Stored data entries
━━━

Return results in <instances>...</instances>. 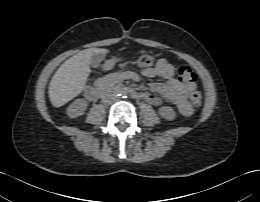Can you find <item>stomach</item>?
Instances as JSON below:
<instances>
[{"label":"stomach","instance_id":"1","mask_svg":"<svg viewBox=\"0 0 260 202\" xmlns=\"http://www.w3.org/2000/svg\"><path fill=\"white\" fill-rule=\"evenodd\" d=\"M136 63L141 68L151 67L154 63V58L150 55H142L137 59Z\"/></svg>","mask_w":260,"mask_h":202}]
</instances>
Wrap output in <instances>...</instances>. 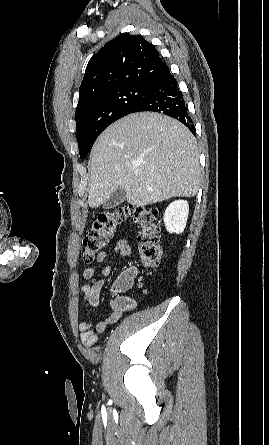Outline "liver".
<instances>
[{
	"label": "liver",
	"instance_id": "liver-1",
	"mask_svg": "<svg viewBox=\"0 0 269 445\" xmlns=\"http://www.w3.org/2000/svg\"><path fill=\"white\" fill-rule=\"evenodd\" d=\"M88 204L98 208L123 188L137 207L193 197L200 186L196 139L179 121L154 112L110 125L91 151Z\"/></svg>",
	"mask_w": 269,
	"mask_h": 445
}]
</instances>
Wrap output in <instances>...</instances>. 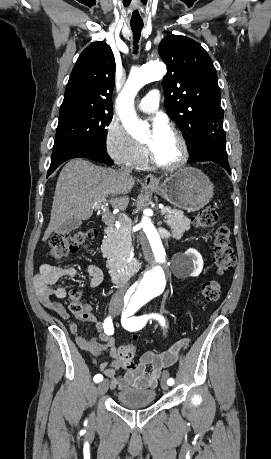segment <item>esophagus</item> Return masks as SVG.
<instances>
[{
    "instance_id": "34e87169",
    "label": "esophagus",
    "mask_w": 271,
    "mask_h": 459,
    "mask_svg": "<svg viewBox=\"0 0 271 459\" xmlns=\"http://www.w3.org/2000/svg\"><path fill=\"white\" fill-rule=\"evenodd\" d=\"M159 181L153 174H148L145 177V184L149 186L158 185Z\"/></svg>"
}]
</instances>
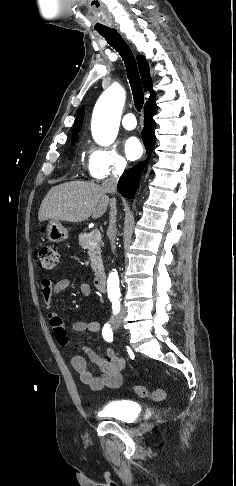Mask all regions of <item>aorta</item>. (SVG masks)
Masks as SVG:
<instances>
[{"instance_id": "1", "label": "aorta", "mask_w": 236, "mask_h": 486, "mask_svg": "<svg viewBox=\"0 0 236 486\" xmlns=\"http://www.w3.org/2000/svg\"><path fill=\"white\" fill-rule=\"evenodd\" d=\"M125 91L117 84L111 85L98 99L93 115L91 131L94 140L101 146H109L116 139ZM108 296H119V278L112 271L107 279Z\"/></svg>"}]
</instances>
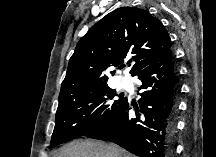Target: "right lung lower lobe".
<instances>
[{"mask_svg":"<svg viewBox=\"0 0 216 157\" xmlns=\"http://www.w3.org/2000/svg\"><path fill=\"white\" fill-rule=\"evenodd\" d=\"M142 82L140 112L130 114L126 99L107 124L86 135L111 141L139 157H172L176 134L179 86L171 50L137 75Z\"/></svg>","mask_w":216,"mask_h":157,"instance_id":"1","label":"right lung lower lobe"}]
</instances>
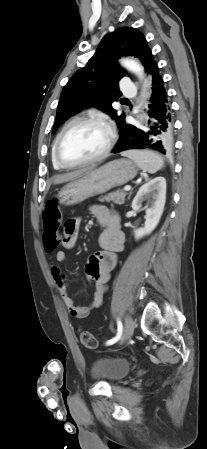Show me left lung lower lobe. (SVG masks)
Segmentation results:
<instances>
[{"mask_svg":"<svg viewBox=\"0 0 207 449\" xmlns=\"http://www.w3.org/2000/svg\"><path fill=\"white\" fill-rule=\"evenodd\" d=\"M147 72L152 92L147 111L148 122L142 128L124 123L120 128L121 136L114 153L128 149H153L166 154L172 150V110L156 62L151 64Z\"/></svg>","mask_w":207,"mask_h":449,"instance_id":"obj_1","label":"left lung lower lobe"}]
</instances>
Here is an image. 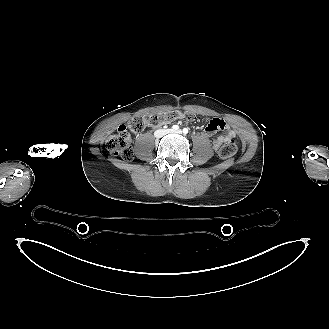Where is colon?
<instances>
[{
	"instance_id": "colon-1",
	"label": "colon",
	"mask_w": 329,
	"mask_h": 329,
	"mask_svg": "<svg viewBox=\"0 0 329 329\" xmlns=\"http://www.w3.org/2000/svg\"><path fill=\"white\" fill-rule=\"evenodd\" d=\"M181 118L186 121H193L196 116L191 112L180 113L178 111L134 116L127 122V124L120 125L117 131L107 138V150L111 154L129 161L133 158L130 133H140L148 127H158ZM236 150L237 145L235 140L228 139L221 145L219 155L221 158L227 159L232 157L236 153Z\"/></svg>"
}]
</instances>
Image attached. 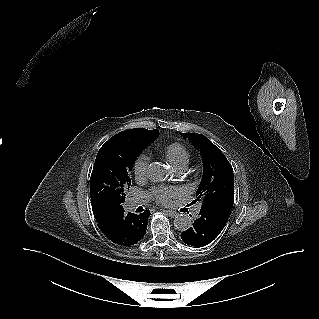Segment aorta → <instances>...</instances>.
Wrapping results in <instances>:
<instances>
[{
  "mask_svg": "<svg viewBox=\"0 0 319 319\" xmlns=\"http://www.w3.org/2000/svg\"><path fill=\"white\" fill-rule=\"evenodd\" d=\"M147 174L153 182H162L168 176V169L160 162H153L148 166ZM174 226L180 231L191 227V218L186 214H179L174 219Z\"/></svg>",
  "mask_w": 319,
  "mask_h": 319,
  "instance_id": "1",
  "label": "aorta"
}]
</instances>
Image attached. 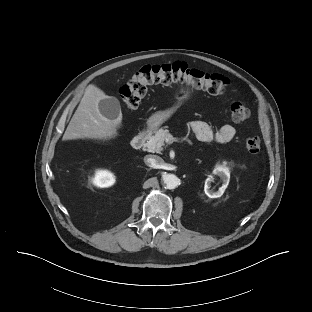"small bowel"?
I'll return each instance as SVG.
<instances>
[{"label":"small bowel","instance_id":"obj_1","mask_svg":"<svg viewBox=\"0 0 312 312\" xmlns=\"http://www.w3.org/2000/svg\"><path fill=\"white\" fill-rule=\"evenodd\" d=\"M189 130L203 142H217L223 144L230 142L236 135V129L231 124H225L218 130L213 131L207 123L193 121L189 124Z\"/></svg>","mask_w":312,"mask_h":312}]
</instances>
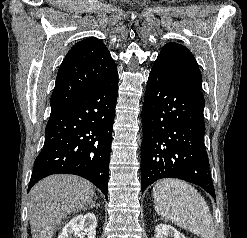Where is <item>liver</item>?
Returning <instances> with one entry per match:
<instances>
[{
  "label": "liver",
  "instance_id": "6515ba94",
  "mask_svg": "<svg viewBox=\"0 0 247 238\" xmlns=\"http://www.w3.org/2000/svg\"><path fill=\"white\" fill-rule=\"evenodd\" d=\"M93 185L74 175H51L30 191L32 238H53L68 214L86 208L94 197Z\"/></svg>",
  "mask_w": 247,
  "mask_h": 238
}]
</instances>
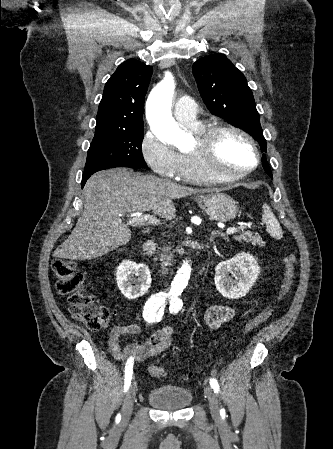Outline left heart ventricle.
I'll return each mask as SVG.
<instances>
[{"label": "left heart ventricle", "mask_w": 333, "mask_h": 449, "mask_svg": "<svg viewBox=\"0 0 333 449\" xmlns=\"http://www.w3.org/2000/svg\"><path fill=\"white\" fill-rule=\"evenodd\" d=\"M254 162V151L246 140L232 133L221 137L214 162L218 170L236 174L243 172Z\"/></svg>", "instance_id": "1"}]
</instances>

━━━

WORK TASK
Write down every line of the data above that includes the string "each".

OUTPUT OF THE TASK
I'll return each instance as SVG.
I'll return each mask as SVG.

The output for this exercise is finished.